Когда они добрались до замка, на улице уже начинал клубиться вечерний туман, и сквозь зыбкую молочную пелену посверкивали ранние звезды. Впрочем, Мирре было не до любования: во-первых, мать не вышла им навстречу, а значит, ей не стало лучше, а во-вторых, девочка слишком привыкла к сдержанной и строгой красоте места, которое считала своим домом. Запыхавшийся старик немного округлил глаза, когда увидел, куда именно ведет его ребенок, но, видимо, решил отложить расспросы до более благоприятного момента.
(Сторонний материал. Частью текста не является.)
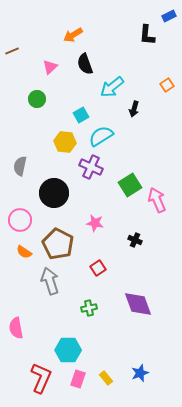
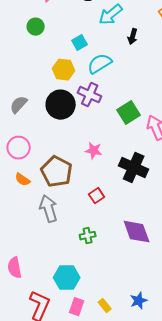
gray semicircle: (20, 166) -> (19, 105), moved, turned 30
black circle: (54, 193) -> (61, 105), moved
black cross: (135, 240) -> (134, 168), size x2.0
pink semicircle: (16, 328) -> (15, 268), moved

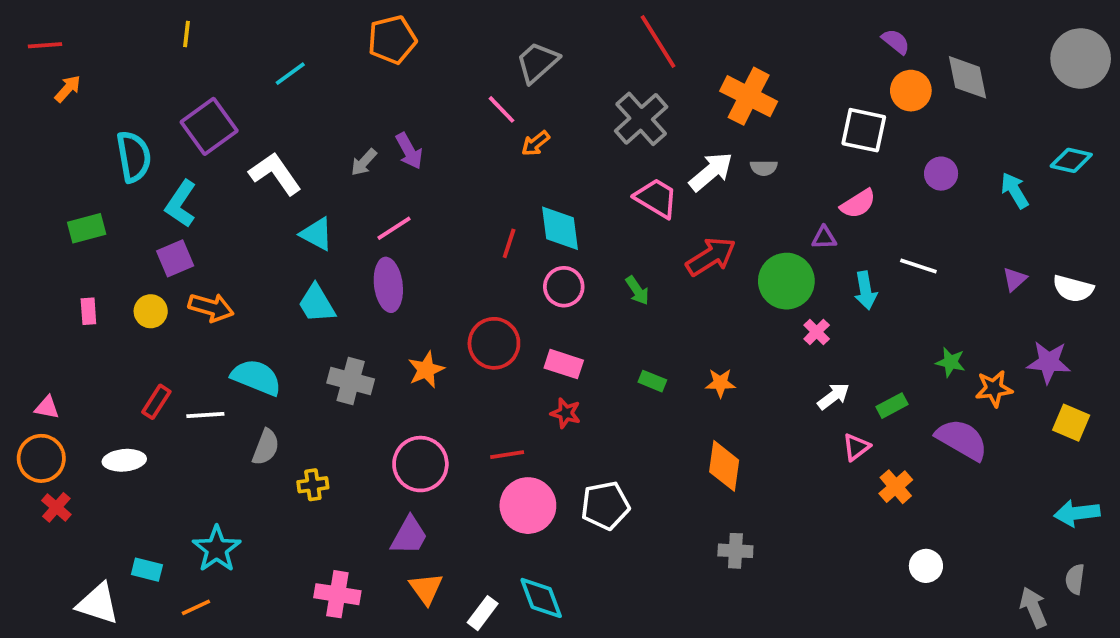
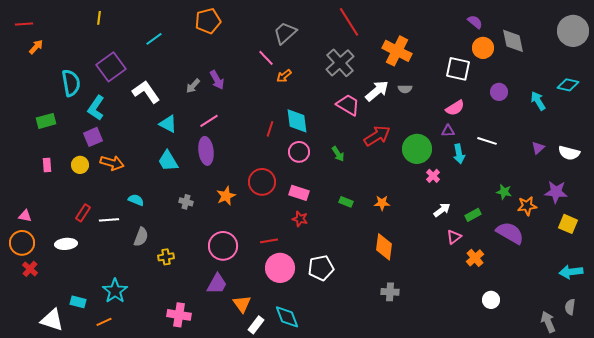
purple triangle: (824, 238) -> (448, 131), moved
cyan semicircle: (256, 377) -> (136, 200), size x0.6
gray cross: (351, 381) -> (186, 202), size x0.6
orange triangle: (426, 589) -> (242, 304), moved

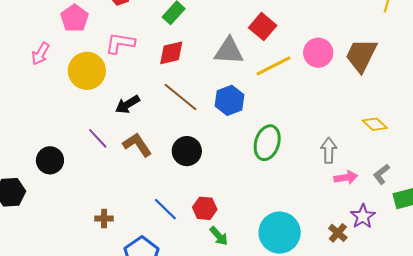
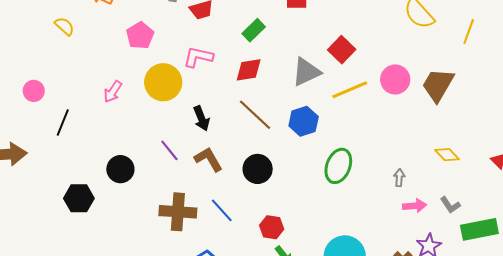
pink pentagon: (74, 18) -> (140, 35), moved
gray triangle: (229, 51) -> (306, 72), turned -32
pink arrow: (40, 54) -> (113, 92), moved
black arrow: (127, 104) -> (201, 118), turned -85
gray arrow: (329, 150) -> (399, 178), size x0.7
gray L-shape: (381, 174) -> (450, 205), turned -90
blue line: (165, 209) -> (222, 210), moved
brown cross: (104, 219) -> (178, 212), moved, size x2.0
Мирра со спутником миновали двор и вошли не через парадный вход, который неприветливо взирал полуразрушенной горгульей и скалился щербатой лестницей, а через неприметную сначала дверь, ведущую в довольно просторную кухню. Мать все так же сидела на скамье перед столом, положив голову на руки, и застывший взгляд женщины подсказывал, что, увы, уже ничего нельзя сделать. Легкое дуновение ветра, ворвавшегося с улицы, всколыхнуло ее длинную юбку, и покойница, словно только и ждала этого, вдруг покачнулась и рассыпалась переливающимися в лучах полной луны чешуйками размером с ноготь большого пальца, оставив после себя только их и ворох одежды на полу.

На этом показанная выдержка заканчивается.